My interpretation of the rose still life by Julie Powell was created using Photoshop and onOne. I eliminated the dark triangle in the upper left and cloned out the canvas. I added a bit more cloth using cloning on a new layer and masks. Then I used a photo of mine of roses as an overlay on the cloth. Finally a bit of web.
My version was created using Lightroom to straighten it, cropped it to put the focus on the room, and brought out the details in the shadows a bit. Then I used onOne enhancements and effects, added to layers with different blending modes in Photoshop. I wanted to give Y. Prior’s photo of the lobby of The Jefferson Hotel in Richmond, Virginia, an old time effect without making it black and white. I added a photograph of my grandmother, Florrie James (ne Kennedy) taken when she was 18 years old, October 1, 1905, in Perth, Australia.
Robin Kent’s original (below) was perfect. I straightened the Ferris wheel and darkened the sky in Lightroom. Then in Photoshop, added wisps of mist, and stars to make it mystical (above).
In 1956 when I was seven my mother and I moved to London. It was my job to light the coal fire in our flat at Queensborough Terrace, near Kensington Gardens. Central heating was not common then; therefore, London was a much foggier place. I remember fogs so thick it was hard to see a yard ahead. Coal fires helped create smog, a mix of smoke and fog. Yellow smog was tinged by the Sulphur in the coal. They were called “pea soupers”. The Great Smog of 1952 (Wikipedia) killed many Londoners. Dirty unwashed and untreated coals were eventually banned and smoke free coals and fuels used instead. Now central heating is the norm and fireplaces occasionally used to create ambience.

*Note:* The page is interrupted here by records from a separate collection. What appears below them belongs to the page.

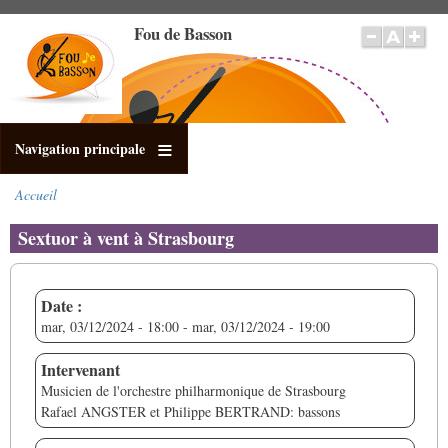
Aller
Fou de Basson
au
contenu
principal
Navigation principale
Accueil
Fil
d'Ariane
Sextuor à vent à Strasbourg
Date :
mar, 03/12/2024 - 18:00
-
mar, 03/12/2024 - 19:00
Intervenant
Musicien de l'orchestre philharmonique de Strasbourg
Rafael ANGSTER et Philippe BERTRAND: bassons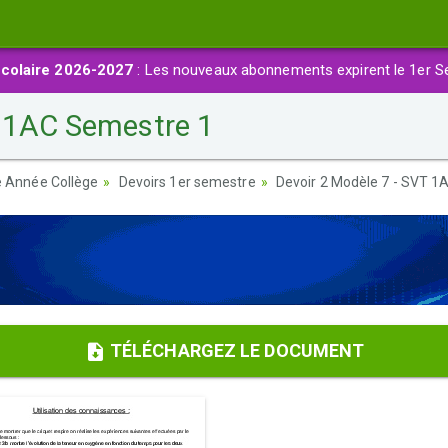
colaire 2026-2027
: Les nouveaux abonnements expirent le 1er S
T 1AC Semestre 1
re Année Collège
Devoirs 1er semestre
Devoir 2 Modèle 7 - SVT 1
TÉLÉCHARGEZ LE DOCUMENT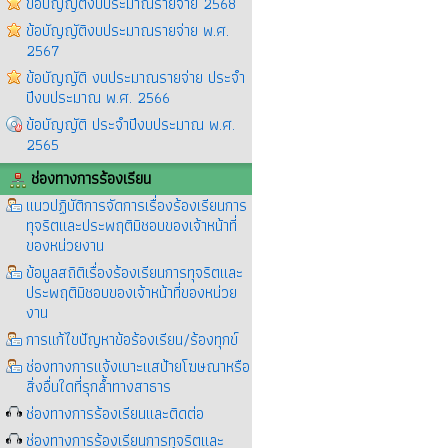
ข้อบัญญัติงบประมาณรายจ่าย 2568
ข้อบัญญัติงบประมาณรายจ่าย พ.ศ.
2567
ข้อบัญญัติ งบประมาณรายจ่าย ประจำ
ปีงบประมาณ พ.ศ. 2566
ข้อบัญญัติ ประจำปีงบประมาณ พ.ศ.
2565
ช่องทางการร้องเรียน
แนวปฏิบัติการจัดการเรื่องร้องเรียนการ
ทุจริตและประพฤติมิชอบของเจ้าหน้าที่
ของหน่วยงาน
ข้อมูลสถิติเรื่องร้องเรียนการทุจริตและ
ประพฤติมิชอบของเจ้าหน้าที่ของหน่วย
งาน
การแก้ไขปัญหาข้อร้องเรียน/ร้องทุกข์
ช่องทางการแจ้งเบาะแสป้ายโฆษณาหรือ
สิ่งอื่นใดที่รุกล้ำทางสาธาร
ช่องทางการร้องเรียนและติดต่อ
ช่องทางการร้องเรียนการทุจริตและ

The original “castle” by Bren Ryan of RyanPhotography was dark (on purpose I’m sure) so first I opened up the shadows in Lightroom. I felt that the castle needed some breathing space and some interest in the sky. To do that I masked the castle in Photoshop and imported a suitable background of my own, taken in Panama 5/21/2014, to place behind it. I selected the water and duplicated it as a layer and stretched it to fill the bottom and stretched part of it to fill the area on the bottom left. I blended it in by cloning and masking then merged those layers. Lastly, I brought it into onOne for a few more adjustments.
To show it can be done, I took some extra time to remove the dead branches. Not 100% perfect but it will do.

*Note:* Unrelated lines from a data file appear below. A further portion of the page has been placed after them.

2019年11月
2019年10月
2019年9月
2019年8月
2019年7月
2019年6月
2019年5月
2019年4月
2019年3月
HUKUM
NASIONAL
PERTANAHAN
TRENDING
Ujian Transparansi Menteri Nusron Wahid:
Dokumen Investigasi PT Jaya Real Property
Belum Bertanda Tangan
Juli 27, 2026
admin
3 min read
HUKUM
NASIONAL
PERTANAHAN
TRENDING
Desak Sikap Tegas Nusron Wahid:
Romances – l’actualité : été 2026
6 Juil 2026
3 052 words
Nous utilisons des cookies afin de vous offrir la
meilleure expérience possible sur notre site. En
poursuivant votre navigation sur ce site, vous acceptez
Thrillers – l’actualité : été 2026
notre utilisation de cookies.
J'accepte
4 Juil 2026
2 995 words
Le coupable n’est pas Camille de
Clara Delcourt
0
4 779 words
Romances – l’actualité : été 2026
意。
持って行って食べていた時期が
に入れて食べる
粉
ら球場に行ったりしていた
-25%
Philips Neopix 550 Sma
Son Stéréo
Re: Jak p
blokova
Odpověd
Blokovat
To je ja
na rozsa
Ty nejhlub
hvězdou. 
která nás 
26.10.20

I wanted to change the light and make it a bit more romantic. To do that I used two other photos, one of a sunrise and another of a flowery meadow. In Photoshop I masked parts of them off. I also used overlays; a photo filter to put a little blue back in and a warming filter. The screen capture shows how I masked the layers.
I edited Cee Neuner’s photo of a barn donated for the April One Photo Focus challenge. After some Lightroom tweaks I brought it into Photoshop. I used spot healing, content aware fill, and cloning to remove the modern electrical wires. Then I used on1 to add a subtle antiqued look. After that I added adjustment layers in Photoshop; such as, color inversions, overlays, brightening and darkening, colored gradient, and grayscale. I converted a copy of the image layer to outlines and inverted it which created white outlines on the flowers to give it a bit of extra punch. I changed the color of the roof and brushed in a patina, added some early morning mist, and my final added flourish is the weathervane (open source).
I used the photo by Nancy Merill of Adams Memorial Shakespearean Theater donated and created for this for the March One Photo Focus (AB Friday) challenge. I use many multiple layers in Photoshop; such as color inversions and overlays, brightening and darkening, etc. until it had the look I was after.
I edited Stacie’s ship in Lightroom, Photoshop and on1 for the One Photo Focus post. The ship was closely cropped so I added an image of my own of showing London Bridge and a barge in the Thames, London.